Dizem que Nélson Gonçalves ao ser entrevistado e inquirido se haveria algum cantor no Brasil cuja voz se equiparasse com a sua, de supetão o cantor gaúcho gago disparou: “Marcus Vinicius, lá de Maceió”. Não sei se é verdade ou lenda, mas isso foi muito comentado em Maceió, em meados da década de 60, e entre a lenda e o fato eu fico com a lenda.
Certa manhã eu bebericava com o compositor Juvenal Lopes — no Bar do Chope, por volta de 1986 — quando um grupo de estudantes veio nos perguntar quais os dois maiores cantores alagoanos de todos os tempos. Nem titubeei: Augusto Calheiros e Marcos Vinicius. Juvenal, ao lado, sorriu, concordando.
Infelizmente Marcus Vinicius não deixou sua voz documentada em disco; só em precários registros em gravadores de rolo: uma dessas gravações eu ainda possuo, ele cantando e sendo acompanhado pelo pianista Nelson Almeida. Estas fitas antigas devem estar em extinção, e as que restam se encontram nos arquivos implacáveis dos colecionadores ou pesquisadores de música popular. Se Alagoas fosse um estado que valorizasse e preservasse os seus artistas, teríamos convertido para CD a única e última possibilidade sonora de resgate vocal deste extraordinário cantor, com arranjos modernos e participação dos artistas da terra. Mas isso seria sonhar acordado e com o ovo no uropígio da galinha.

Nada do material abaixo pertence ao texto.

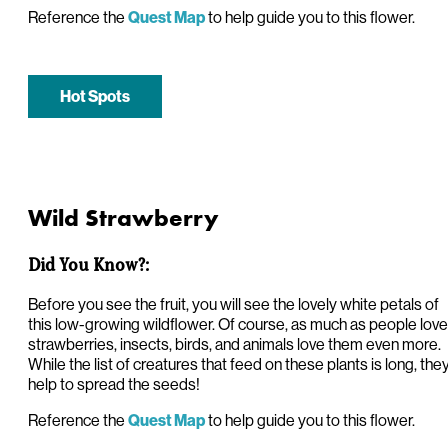
Reference the
to help guide you to this flower.
Quest Map
Hot Spots
Wild Strawberry
Did You Know?:
Before you see the fruit, you will see the lovely white petals of
this low-growing wildflower. Of course, as much as people love
strawberries, insects, birds, and animals love them even more.
While the list of creatures that feed on these plants is long, the
help to spread the seeds!
Reference the
to help guide you to this flower.
Quest Map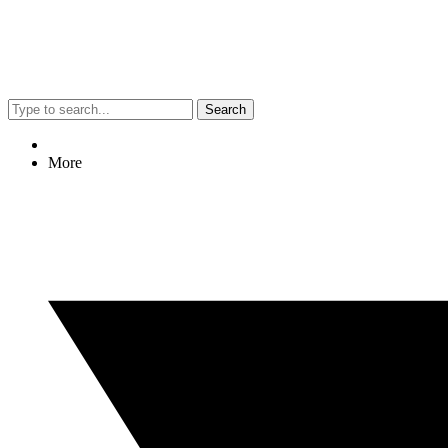
Search
More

Quando hospitalizado e com a saúde ameaçada, o boêmio e cantor Marcus Vinicius recebia os amigos da melhor maneira possível: além do bom papo habitual que era a sua marca registrada, ligava o passa-disco e ficavam horas escutando os clássicos da MPB, os seus ídolos Chico Alves, Sílvio Caldas, Orlando Silva e outros cartazes de sua preferência, buscando sofrear os que, emocionados, ameaçavam cair no choro. Os que o acompanharam no momento do último mistério afirmam que ele morreu cantando, como o poeta e visionário inglês William Blake.
Conheci Marcus Vinicius pessoalmente e uma vez apresentei-lhe um projeto de espetáculo musical no Teatro Deodoro (um dos milhares que morreram na gaveta do esquecimento), onde ele interpretaria o repertório dos grandes compositores do passado, como João da Baiana, Pixinguinha, Caninha, Donga, Sinhô, Brancura, Bide, Nilton Bastos e Ismael Silva, entre outros craques. Aí ele comentou, lúcido e entusiasmado: “Estes são os pioneiros!”. E seguimos pro bar do Eliel, situado na Rua Cincinato Pinto, para afogar as mágoas com mais uma meiota de cachaça. Mas sem esquecermos a chalaça.
E volto a repetir em minha festa imodesta que Marcus Vinicius foi o maior e melhor cantor alagoano de todos os tempos. Com a diferença que cantava grosso e não usava tatuagem nem brincos. Até amanhã − se Deus quiser.
(*) Marcos de Farias Costa é poeta, compositor e livreiro
1 Comentário
Para enriquecer meu acervo musical alagoano tenho uma cópia do registro vocal do cantor Marcus Vinicius lamentávelmente morto duas vezes, a 1a. pela doença física e a outra pelo esquecimento dos meios de descomunicação de sua terra.